The Beecroft Report: welcome removal of barriers to growth or introduction of a fear culture for employees?
Monday, 21 May saw the publication of the Beecroft Report. Adrian Beecroft, venture capitalist and Tory party donor, was asked to prepare the report in August and September 2011, but it has only just been made public following a Freedom of Information Act request. The report has looked at a number of areas relating to employment law and has numerous recommendations. Some of the more controversial of these are provoking heated discussion in the media.
The tone of the report is set in its introduction: “much of employment law and regulation impedes the search for efficiency and competitiveness […] that was addressing yesterday’s problem. In today’s era of a lack of jobs those regulations simply exacerbate the national problem of high unemployment.”
No fault dismissal
By far the most controversial recommendation in the report is the introduction of compensated no-fault dismissal for any business, no matter what its size: the current government’s proposal for compensated no-fault dismissal envisages restricting the procedure to microbusinesses with fewer than 10 employees only. Under the report’s proposal, an employer would have the right to dismiss an employee without reason and that employee would be prevented from pursuing a claim of unfair dismissal, provided the employer makes an enhanced leaving payment. Mr Beecroft states: “The result of this change would be that the onus would squarely be on the employee to perform well enough for the employer to value them as an employee. It would no longer be possible to coast along, underperforming in a way that is damaging to the enterprise concerned but not bad enough for the employer to want to undertake the whole rigmarole of the unfair dismissal process.”
Unfair dismissal legislation
There can be no doubt that this would represent a truly radical reform to the law of unfair dismissal.
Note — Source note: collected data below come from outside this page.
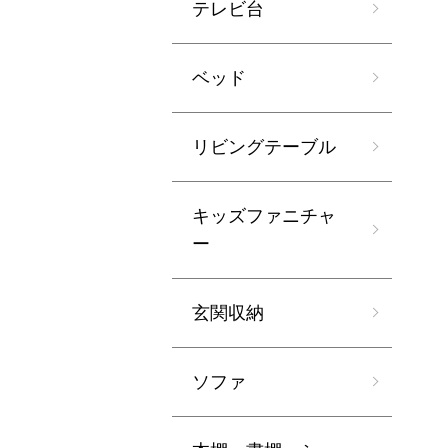
テレビ台
ベッド
リビングテーブル
キッズファニチャ
ー
玄関収納
ソファ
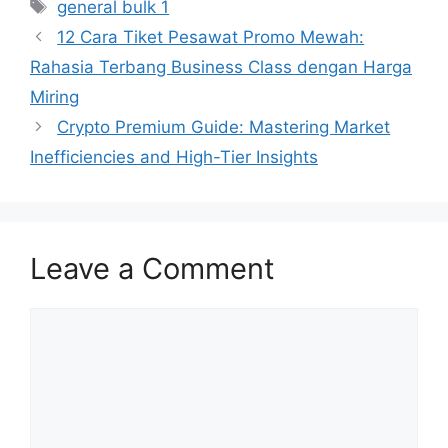
Tags
general bulk 1
12 Cara Tiket Pesawat Promo Mewah:
Rahasia Terbang Business Class dengan Harga
Miring
Crypto Premium Guide: Mastering Market
Inefficiencies and High-Tier Insights
Leave a Comment
Comment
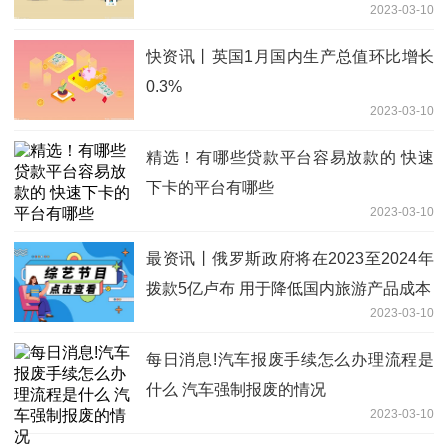
2023-03-10
快资讯丨英国1月国内生产总值环比增长
0.3%
2023-03-10
精选！有哪些贷款平台容易放款的 快速
下卡的平台有哪些
2023-03-10
最资讯丨俄罗斯政府将在2023至2024年
拨款5亿卢布 用于降低国内旅游产品成本
2023-03-10
每日消息!汽车报废手续怎么办理流程是
什么 汽车强制报废的情况
2023-03-10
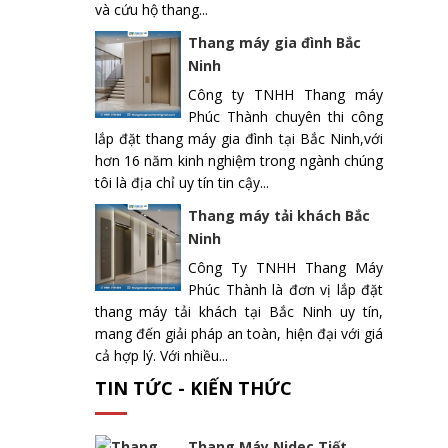
và cứu hộ thang...
Thang máy gia đình Bắc
Ninh
Công ty TNHH Thang máy
Phúc Thành chuyên thi công
lắp đặt thang máy gia đình tại Bắc Ninh,với
hơn 16 năm kinh nghiệm trong ngành chúng
tôi là địa chỉ uy tín tin cậy...
Thang máy tải khách Bắc
Ninh
Công Ty TNHH Thang Máy
Phúc Thành là đơn vị lắp đặt
thang máy tải khách tại Bắc Ninh uy tín,
mang đến giải pháp an toàn, hiện đại với giá
cả hợp lý. Với nhiều...
TIN TỨC - KIẾN THỨC
Thang Máy Nidec Tiết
Whilst this ‘quick fix’ might be welcomed by some employers, it should be borne in mind that the law already provides employers with the right to dismiss for poor performance, provided the employer follows a fair procedure. While the current regime undoubtedly gives protection to employees, it is certainly arguable it does so for employers as well, allowing them to give a clear reason for dismissal that is less open to challenge on discriminatory grounds. Moreover, it is questionable whether the introduction of such a scheme would have the desired effect. Business Secretary Vince Cable said of no-fault dismissals: “In my daily conversations with businesses, this has very rarely been raised with me as a barrier to growth.”
Equality Act 2010
Among other controversial proposals in the report is the abolition of the third-party harassment provisions contained in the Equality Act 2010. Mr Beecroft states “the legislation clearly creates a temptation for employees to conspire with each other or with customers to create a harassment situation which might result in substantial financial compensation from their employer.” It is unclear what evidence he has reviewed to support this view.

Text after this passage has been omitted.